Hansol se met à sourire en écoutant Seungkwan parler. Lui, n'a jamais eu l'occasion d'aller à l'école, d'avoir des amis ou même des ennemis. Il ne regrette pas pour autant de vivre ici, les indigènes sont sa famille maintenant, il s'est habitué à cette vie. Mais il se demande s'il aurait été plus heureux encore s'il avait vécu parmi les humains, dans une grande ville pleine de lumières, d'embouteillages et de vieux qui hurlent pendant que les enfants rient à gorge déployée après une énième bêtise.
— Un jour, j'avais un stage à faire mais je m'y étais pris beaucoup trop tard dû au fait que j'avais vraiment pas envie de regarder des gens ennuyeux taper sur un ordinateur. Ma mère a été obligée de contacter l'une de ses amies qui a accepté que je l'accompagne sur les lieux de son travail. Et ouais, elle était l'une des fonctionnaires à l'armée. J'ai complètement été ébloui par tous ses soldats qui s'entraînaient sans relâche en uniforme de guerre, j'ai directement su que moi aussi, je voulais devenir un soldat. Je voulais rejoindre les rangs de l'armée de l'air et pouvoir piloter mon propre avion comme dans Top Gun. Mes parents disaient que c'était de la folie, mais ils m'ont toujours encouragé. J'ai tout quitté, j'ai arrêté l'école et je suis parti pour passer les tests. Et j'ai été pris ! Je n'en revient toujours pas, je ne comprends pas comment un gringalet comme moi a pu être accepté dans un tel métier. Je ne vais pas m'en plaindre bien sûr.
Seungkwan tourne sa tête vers Hansol qui continue de le fixer en souriant. Les yeux du blond se mettent à s'embuer de larmes et il essuie ses joues avant de secouer la tête, comme pour se donner du courage.
— Toutes ces personnes, tous ces soldats, ceux qui ont péri, ceux qui sont peut-être encore en vie, ce sont mes amis les plus précieux. C'est eux ma famille, tu comprends. Et savoir qu'ils ne seront peut-être plus là quand on rentrera à la maison, c'est très dur. Je ne suis pas le plus fort, pas le plus courageux, ni le plus habile, je fais du mieux que je peux. Je voulais les rendre fier, m'entraîner encore et encore pour devenir l'un des meilleurs. Mais Johnny, Junhui, Seungcheol, Rocky, Mingyu Jackson ; ils ne seront peut-être plus là pour le voir.

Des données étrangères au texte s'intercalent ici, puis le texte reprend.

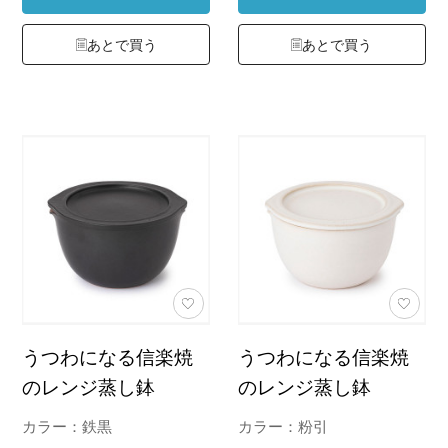
あとで買う
あとで買う
うつわになる信楽焼
うつわになる信楽焼
のレンジ蒸し鉢
のレンジ蒸し鉢
カラー：鉄黒
カラー：粉引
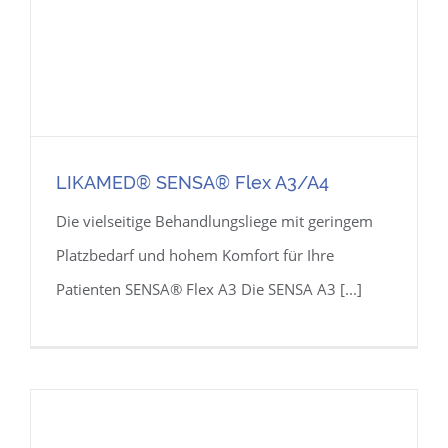
LIKAMED® SENSA® Flex A3/A4
Die vielseitige Behandlungsliege mit geringem
Platzbedarf und hohem Komfort für Ihre
Patienten SENSA® Flex A3 Die SENSA A3 [...]
LIKAMED® SENSA® Flex A3/A4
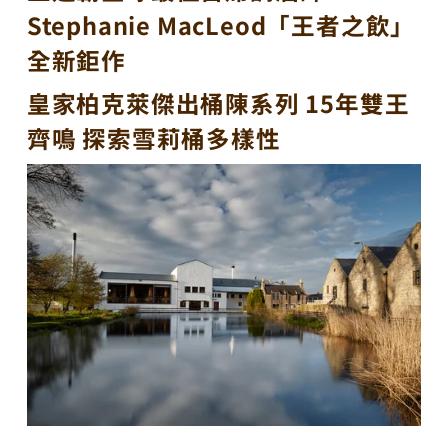
Stephanie MacLeod「王者之飲」
全新鉅作
皇家柏克萊傑出桶陳系列 15年雙王
齊鳴 探索雪莉桶多樣性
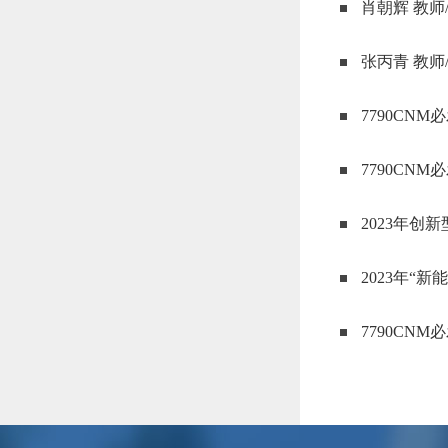
肖朝辉 教师
张丙青 教师
7790CN
7790CN
2023年
2023年“
7790CNM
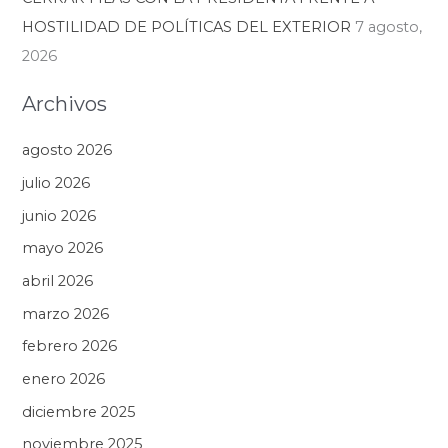
HOSTILIDAD DE POLÍTICAS DEL EXTERIOR
7 agosto,
2026
Archivos
agosto 2026
julio 2026
junio 2026
mayo 2026
abril 2026
marzo 2026
febrero 2026
enero 2026
diciembre 2025
noviembre 2025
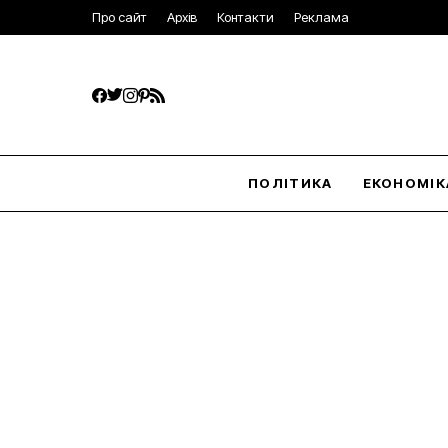
Про сайт
Архів
Контакти
Реклама
ПОЛІТИКА
ЕКОНОМІК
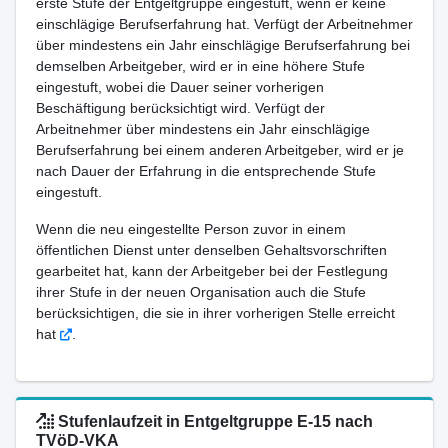
erste Stufe der Entgeltgruppe eingestuft, wenn er keine
einschlägige Berufserfahrung hat. Verfügt der Arbeitnehmer
über mindestens ein Jahr einschlägige Berufserfahrung bei
demselben Arbeitgeber, wird er in eine höhere Stufe
eingestuft, wobei die Dauer seiner vorherigen
Beschäftigung berücksichtigt wird. Verfügt der
Arbeitnehmer über mindestens ein Jahr einschlägige
Berufserfahrung bei einem anderen Arbeitgeber, wird er je
nach Dauer der Erfahrung in die entsprechende Stufe
eingestuft.
Wenn die neu eingestellte Person zuvor in einem
öffentlichen Dienst unter denselben Gehaltsvorschriften
gearbeitet hat, kann der Arbeitgeber bei der Festlegung
ihrer Stufe in der neuen Organisation auch die Stufe
berücksichtigen, die sie in ihrer vorherigen Stelle erreicht
hat
.
Stufenlaufzeit in Entgeltgruppe E-15 nach
TVöD-VKA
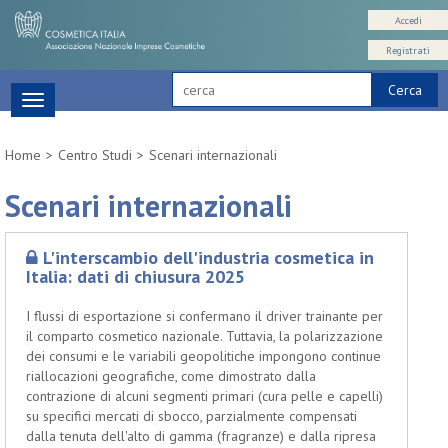
Accedi
Registrati
Cerca
Toggle
navigation
Home
Centro Studi
Scenari internazionali
Scenari internazionali
L'interscambio dell'industria cosmetica in
Italia: dati di chiusura 2025
I flussi di esportazione si confermano il driver trainante per
il comparto cosmetico nazionale. Tuttavia, la polarizzazione
dei consumi e le variabili geopolitiche impongono continue
riallocazioni geografiche, come dimostrato dalla
contrazione di alcuni segmenti primari (cura pelle e capelli)
su specifici mercati di sbocco, parzialmente compensati
dalla tenuta dell'alto di gamma (fragranze) e dalla ripresa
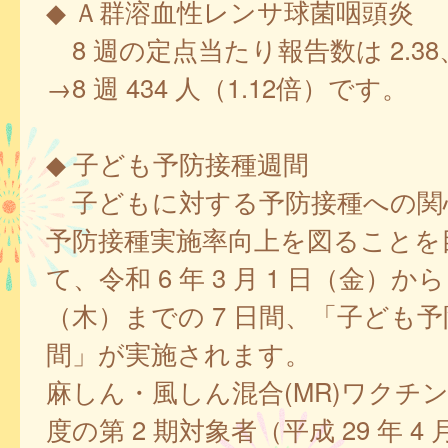
◆ Ａ群溶血性レンサ球菌咽頭炎
8 週の定点当たり報告数は 2.38、7
→8 週 434 人（1.12倍）です。
◆ 子ども予防接種週間
子どもに対する予防接種への関
予防接種実施率向上を図ることを
て、令和 6 年 3 月 1 日（金）から 3
（木）までの 7 日間、「子ども
間」が実施されます。
麻しん・風しん混合(MR)ワクチンの
度の第 2 期対象者（平成 29 年 4 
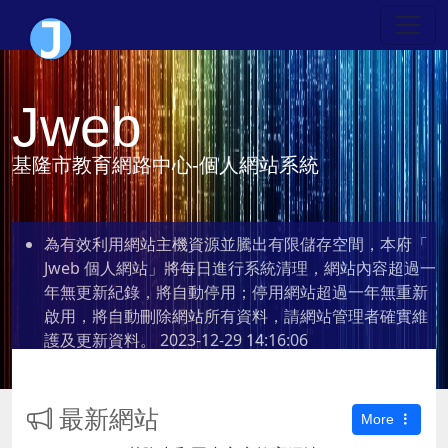
Jweb
基隆市教育網路中心-個人網站系統
為有效利用網站主機資源並騰出有限儲存空間，本府「
Jweb 個人網站」將每日進行系統清理，網站內容超過一
年無更新紀錄，將自動停用；停用網站超過一年無重新
啟用，將自動刪除網站所有資料，請網站管理者確實維
護及更新資料。
2023-12-29 14:16:06
最新網站
More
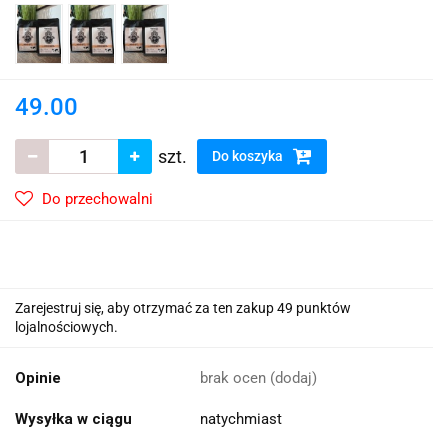
49.00
szt.
Do koszyka
Do przechowalni
Zarejestruj się, aby otrzymać za ten zakup 49 punktów
lojalnościowych.
Opinie
brak ocen
(dodaj)
Wysyłka w ciągu
natychmiast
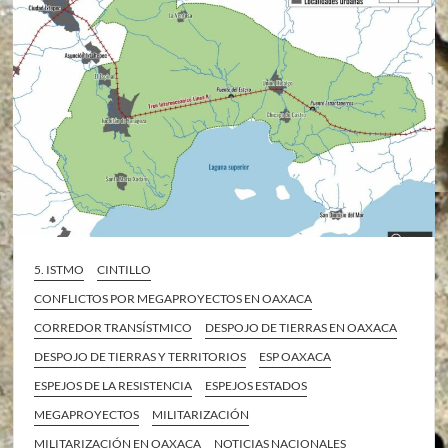
5. ISTMO
CINTILLO
CONFLICTOS POR MEGAPROYECTOS EN OAXACA
CORREDOR TRANSÍSTMICO
DESPOJO DE TIERRAS EN OAXACA
DESPOJO DE TIERRAS Y TERRITORIOS
ESP OAXACA
ESPEJOS DE LA RESISTENCIA
ESPEJOS ESTADOS
MEGAPROYECTOS
MILITARIZACIÓN
MILITARIZACIÓN EN OAXACA
NOTICIAS NACIONALES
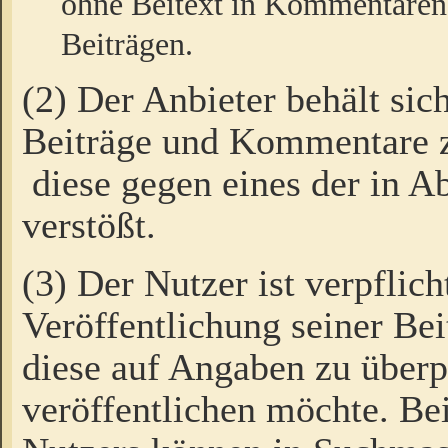
ohne Beitext in Kommentaren
Beiträgen.
(2) Der Anbieter behält sic
Beiträge und Kommentare 
diese gegen eines der in A
verstößt.
(3) Der Nutzer ist verpflich
Veröffentlichung seiner B
diese auf Angaben zu überpr
veröffentlichen möchte. Be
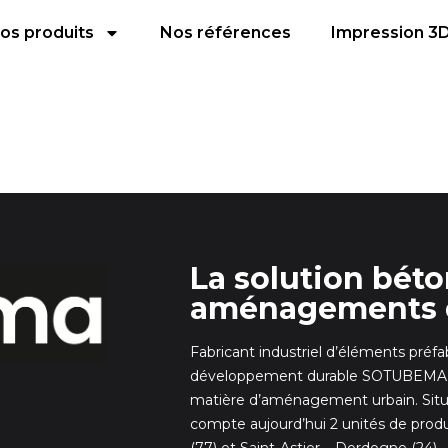
os produits
Nos références
Impression 3
La solution bét
aménagements 
Fabricant industriel d’éléments préf
développement durable SOTUBEMA dé
matière d’aménagement urbain. Situ
compte aujourd’hui 2 unités de prod
(77) et Saint-Astier – Dordogne (24)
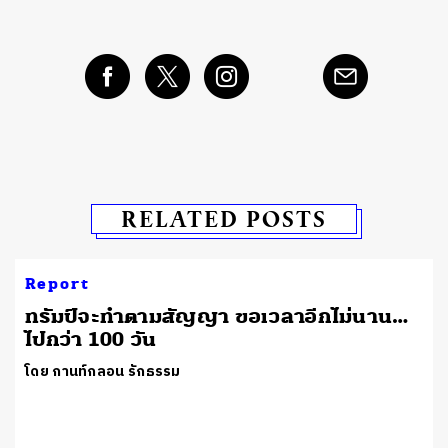
RELATED POSTS
Report
ทรัมป์จะทำตามสัญญา ขอเวลาอีกไม่นาน…
ไปกว่า 100 วัน
โดย กานท์กลอน รักธรรม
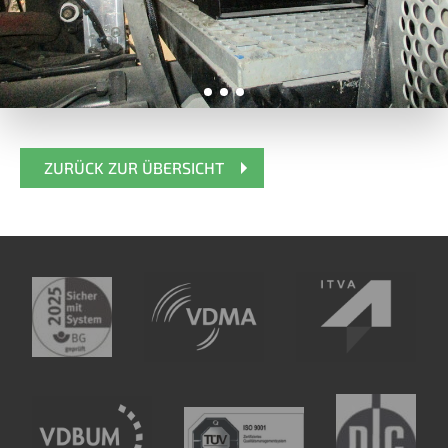
ZURÜCK ZUR ÜBERSICHT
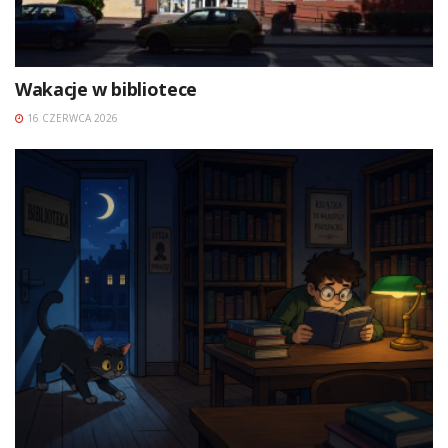
Wakacje w bibliotece
16 CZERWCA 2026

Les larmes dévalent maintenant en masse sur le visage du soldat qui ne peut les retenir. Ses épaules sursautent au rythme de ses pleurs et Hansol, peiné, vient le prendre doucement dans ses bras, lui caressant le dos pour le réconforter. Le plus jeune se laisse aller à cette étreinte, trouvant les caresses du muet d'une douceur et d'un soutien infini.
Contre toute attente, c'est comme si Hansol prenait un peu de la peine du blond pour le soulager, quitte à lui-même souffrir.
Et à cette pensée, Seungkwan ne peut s'empêcher de sourire.